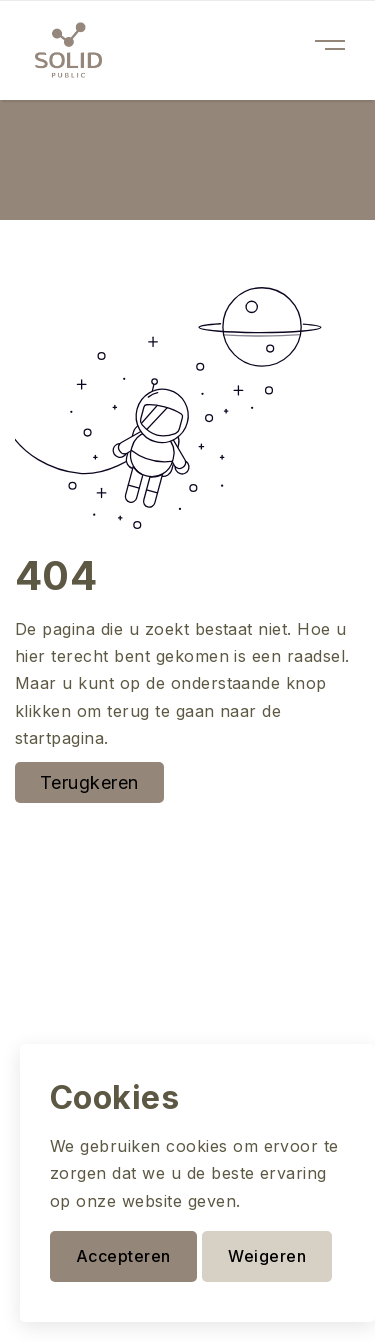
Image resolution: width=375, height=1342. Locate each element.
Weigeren (267, 1256)
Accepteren (123, 1256)
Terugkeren (89, 782)
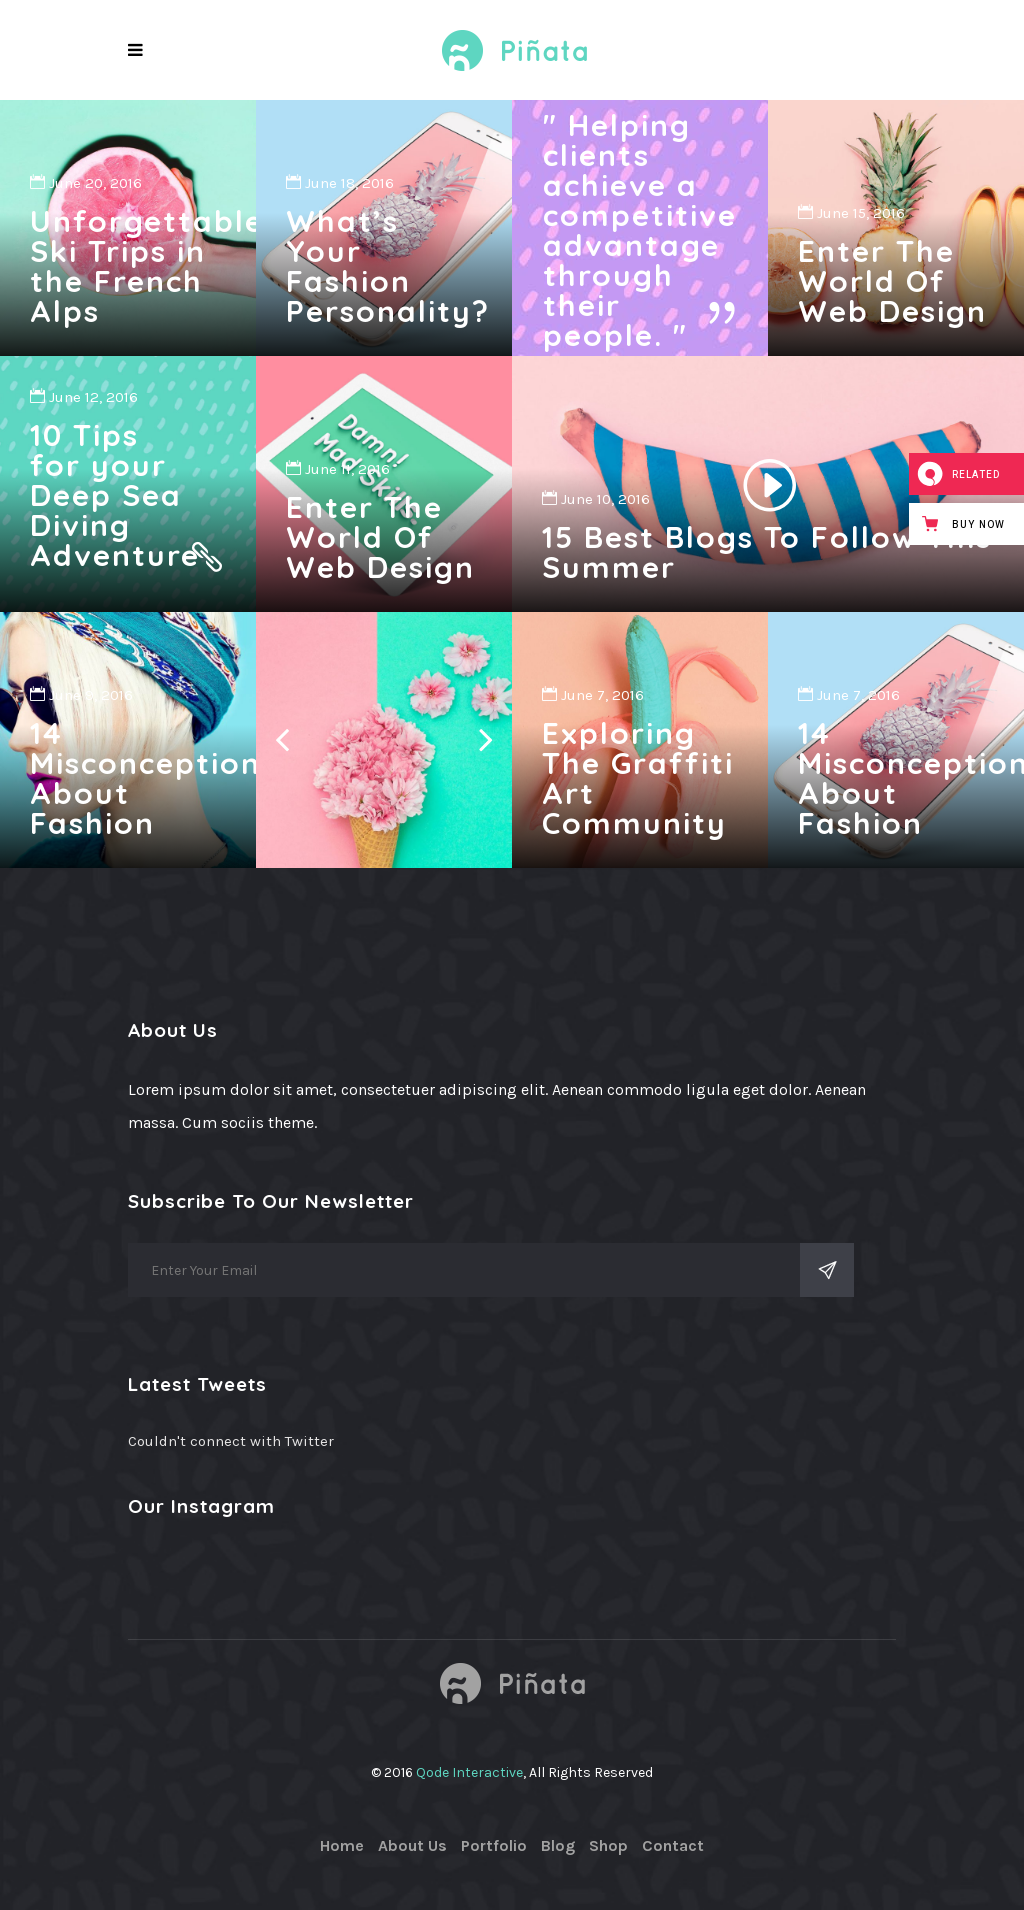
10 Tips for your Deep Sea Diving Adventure (115, 495)
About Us (412, 1845)
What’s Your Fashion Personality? (388, 266)
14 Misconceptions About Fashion (153, 778)
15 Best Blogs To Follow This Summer (767, 552)
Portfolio (494, 1845)
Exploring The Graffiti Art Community (638, 778)
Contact (673, 1845)
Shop (608, 1845)
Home (342, 1845)
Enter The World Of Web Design (892, 281)
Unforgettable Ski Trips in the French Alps (147, 266)
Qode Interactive (469, 1772)
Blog (558, 1845)
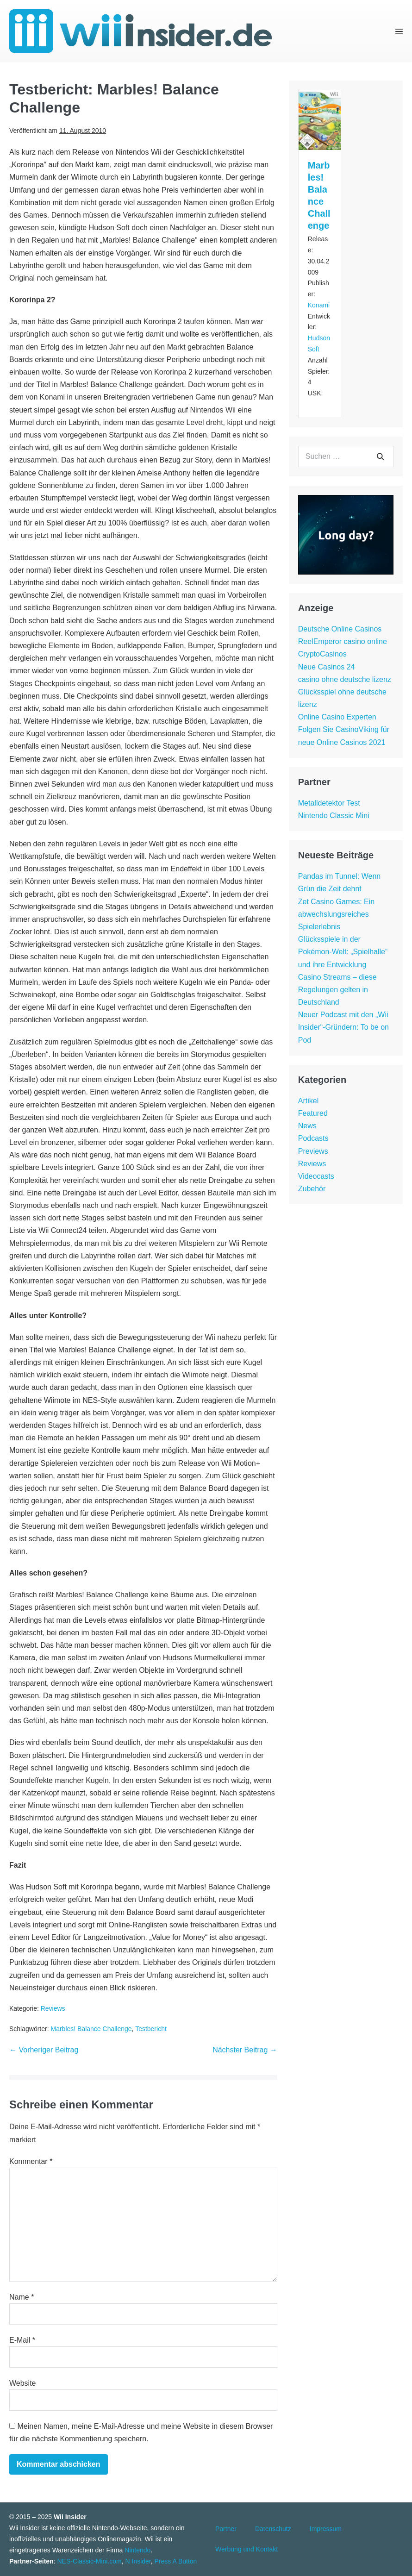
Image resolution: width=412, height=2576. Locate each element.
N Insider (138, 2561)
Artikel (308, 1101)
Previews (313, 1151)
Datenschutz (273, 2528)
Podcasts (313, 1138)
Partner (226, 2528)
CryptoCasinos (322, 654)
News (307, 1126)
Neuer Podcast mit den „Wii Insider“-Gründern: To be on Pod (343, 1027)
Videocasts (316, 1176)
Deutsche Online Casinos (340, 629)
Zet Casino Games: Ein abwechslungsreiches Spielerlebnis (336, 914)
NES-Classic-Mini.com (89, 2561)
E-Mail (22, 2340)
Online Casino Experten (337, 717)
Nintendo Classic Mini (333, 815)
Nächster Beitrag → (244, 2050)
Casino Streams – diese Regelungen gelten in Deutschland (337, 989)
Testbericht (151, 2028)
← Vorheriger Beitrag (43, 2050)
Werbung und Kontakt (246, 2549)
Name (21, 2297)
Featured (313, 1113)
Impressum (326, 2528)
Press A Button (176, 2561)
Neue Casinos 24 (326, 667)
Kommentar (30, 2161)
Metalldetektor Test (329, 803)
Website (22, 2383)
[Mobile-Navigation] (399, 31)
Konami (319, 305)
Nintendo (137, 2550)
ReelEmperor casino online (342, 641)
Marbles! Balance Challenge (90, 2028)
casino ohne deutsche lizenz (344, 679)
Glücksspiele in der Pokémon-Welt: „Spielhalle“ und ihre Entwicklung (343, 951)
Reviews (53, 2008)
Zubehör (312, 1189)
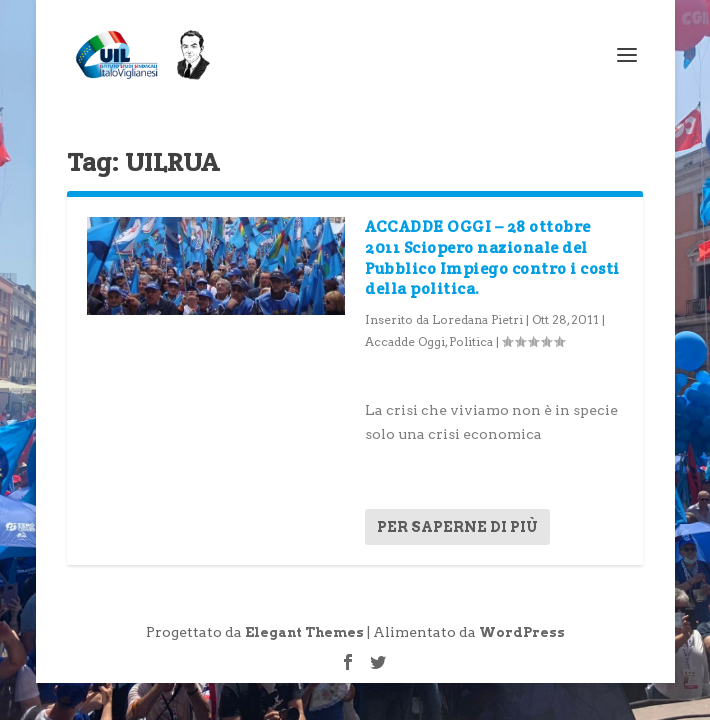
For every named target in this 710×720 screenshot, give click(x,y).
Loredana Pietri (477, 319)
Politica (471, 341)
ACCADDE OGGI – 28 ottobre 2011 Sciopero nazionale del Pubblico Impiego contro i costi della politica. (492, 257)
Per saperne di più (457, 527)
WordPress (522, 632)
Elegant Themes (304, 632)
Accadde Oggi (405, 341)
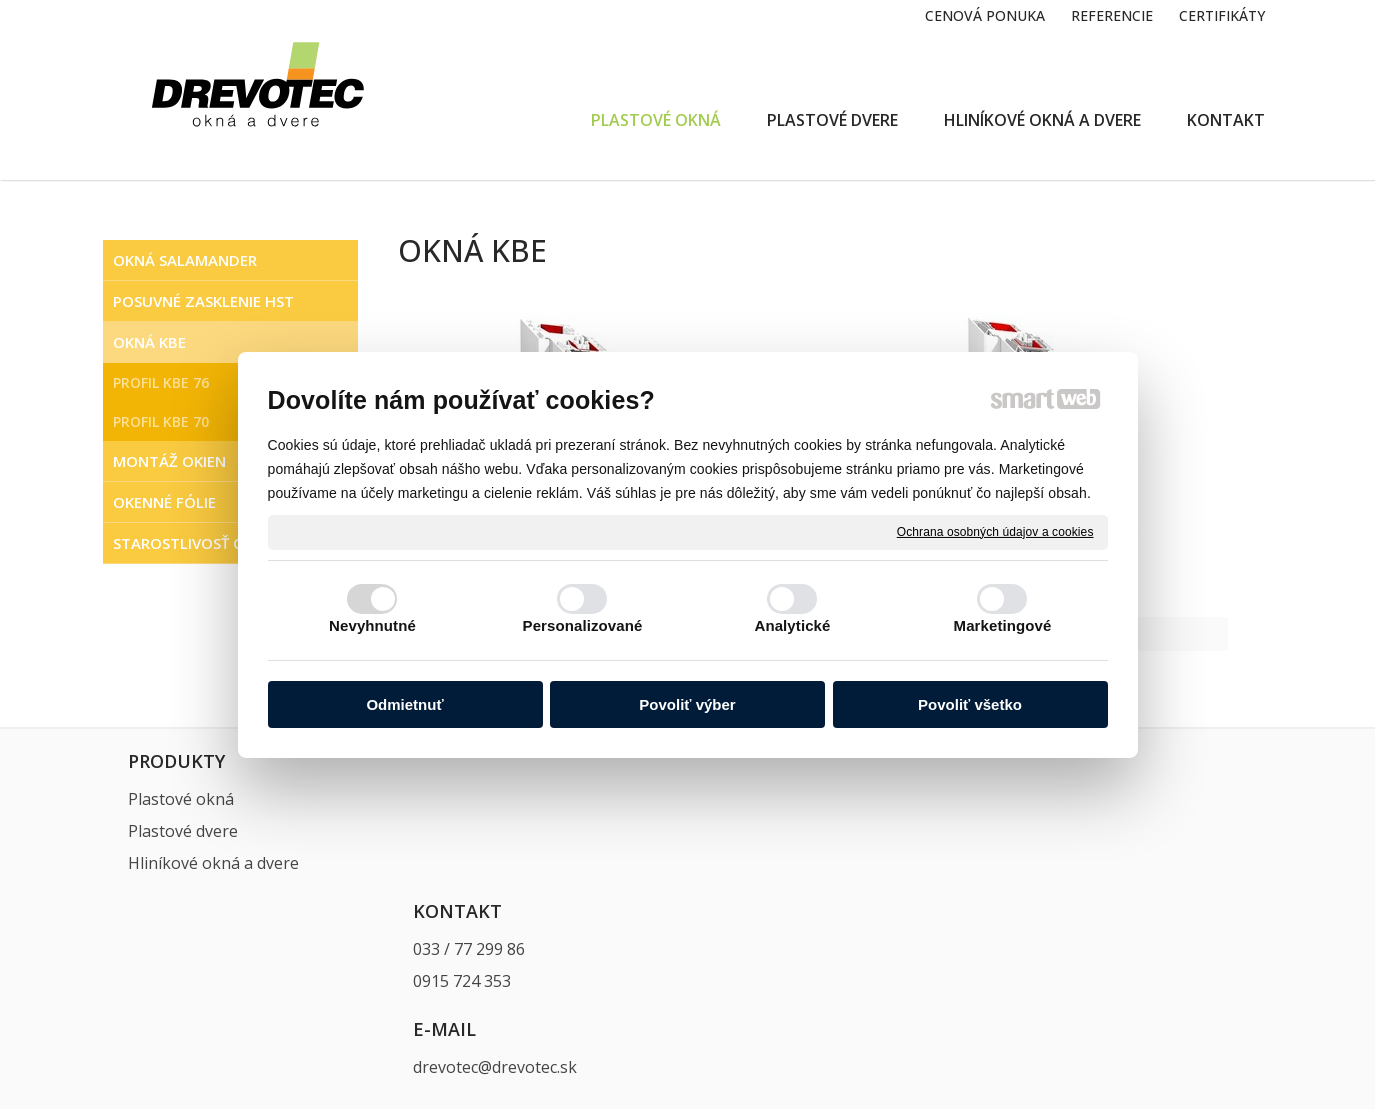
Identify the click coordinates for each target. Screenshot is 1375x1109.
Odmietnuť (404, 704)
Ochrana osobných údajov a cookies (995, 531)
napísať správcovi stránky (708, 1003)
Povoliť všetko (970, 704)
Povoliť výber (687, 704)
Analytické (792, 625)
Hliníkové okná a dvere (213, 863)
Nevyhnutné (372, 625)
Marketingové (1003, 625)
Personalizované (583, 625)
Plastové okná (181, 799)
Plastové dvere (183, 831)
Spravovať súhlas (1070, 1003)
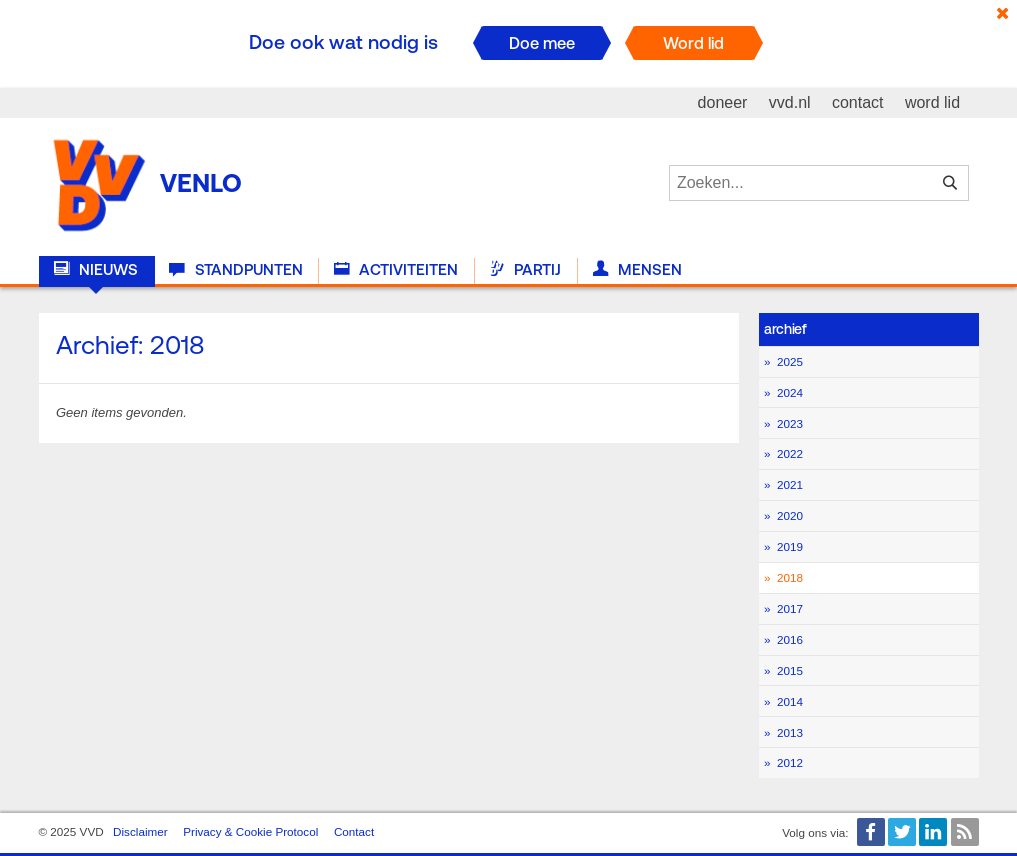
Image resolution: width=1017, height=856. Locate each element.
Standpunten (235, 270)
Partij (525, 270)
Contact (354, 831)
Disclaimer (140, 831)
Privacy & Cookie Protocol (250, 831)
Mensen (637, 270)
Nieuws (96, 270)
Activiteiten (396, 270)
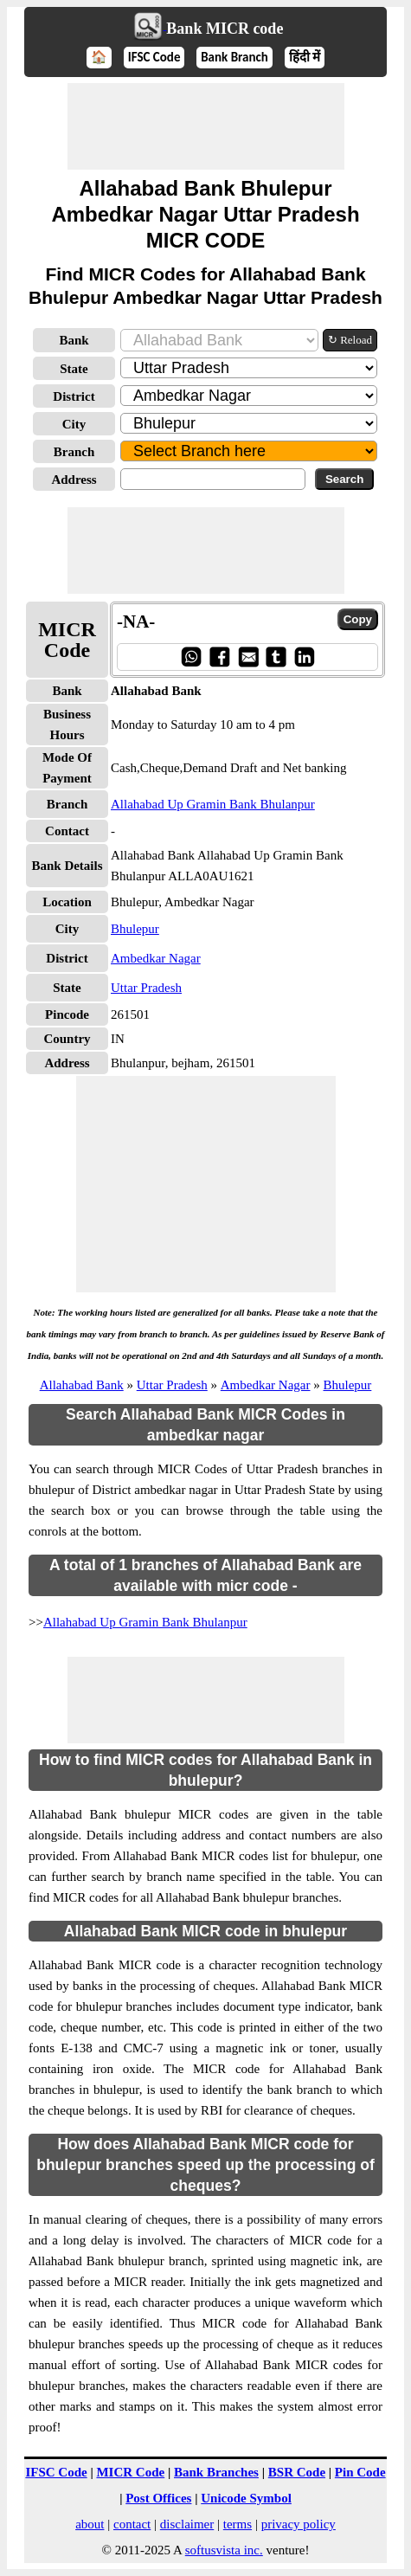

|---|

Work order: Search term "target": return each line of the data that contains it.

Result:
For every named target in this 710×720 screenshot, give click(x,y).
Identify the click coordinates for each target. Screenshot is 1375x1109.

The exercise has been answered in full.